In animals, as in humans, the lung is the primary target organ for exposure to nickel carbonyl regardless of route of administration, and the effects in animals are similar to those observed in humans. Experimental nickel carbonyl poisoning in animals has shown that the most severe pathological reactions are in the lungs with effects in brain and adrenal glands as well. Acute toxicity is of greatest concern. The LD50 in rats is 0.20 mg Ni/liter of air for 15 minutes or 0.12 mg/rat. Effects on the lung include severe pulmonary inflammation, alveolar cell hyperplasia and hypertrophy, and foci of adenomatous change.
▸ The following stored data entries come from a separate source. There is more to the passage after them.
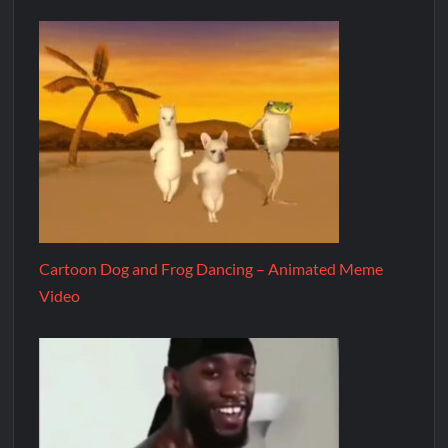
Cartoon Dog and Frog Dancing – Animated Meme
Video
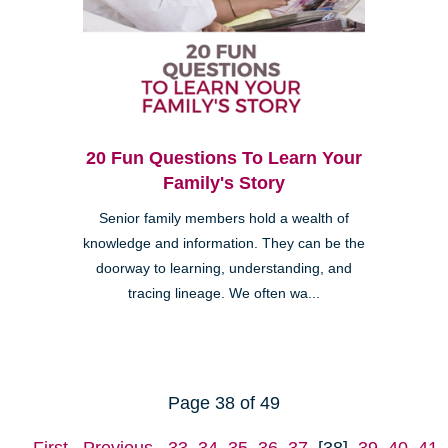
20 Fun Questions To Learn Your
Family's Story
Senior family members hold a wealth of
knowledge and information. They can be the
doorway to learning, understanding, and
tracing lineage. We often wa...
Page 38 of 49
First
Previous
33
34
35
36
37
[38]
39
40
41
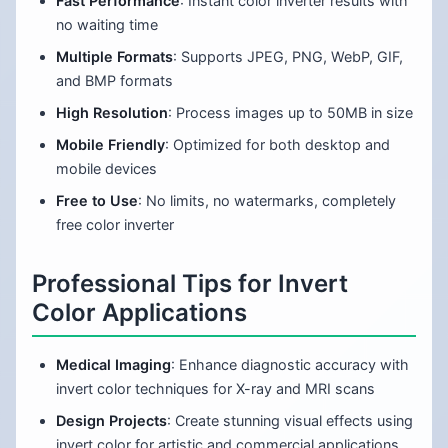
Fast Performance
: Instant color inverter results with
no waiting time
Multiple Formats
: Supports JPEG, PNG, WebP, GIF,
and BMP formats
High Resolution
: Process images up to 50MB in size
Mobile Friendly
: Optimized for both desktop and
mobile devices
Free to Use
: No limits, no watermarks, completely
free color inverter
Professional Tips for Invert
Color Applications
Medical Imaging
: Enhance diagnostic accuracy with
invert color techniques for X-ray and MRI scans
Design Projects
: Create stunning visual effects using
invert color for artistic and commercial applications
With respect to carcinogenic effects, studies on the carcinogenicity of nickel carbonyl were performed prior to present day standardized testing protocols, but because of the extreme toxicity of this material, more recent studies are not likely to be conducted. Studies by Sunderman et al., (1959) and Sunderman and Donnelly (1965) have linked nickel carbonyl to respiratory cancer, but high rates of early mortality in these studies preclude a definitive evaluation. It would be desirable to have additional studies with less toxic levels of exposure permitting a higher proportion of the animals to survive. This would provide a more complete understanding of the spectrum of lung pathology produced by nickel carbonyl. Nevertheless, the deficiencies in these early studies preclude reaching any definitive conclusions regarding the carcinogenicity of nickel carbonyl via inhalation. Possible developmental toxicity effects are also of concern for nickel carbonyl. In a series of studies, Sunderman et al. (1979, 1980) demonstrated that nickel carbonyl, administered by inhalation (160-300 mg Ni/m3) or injection (before or a few days after implantation) produced various types of fetal malformations in hamsters and rats.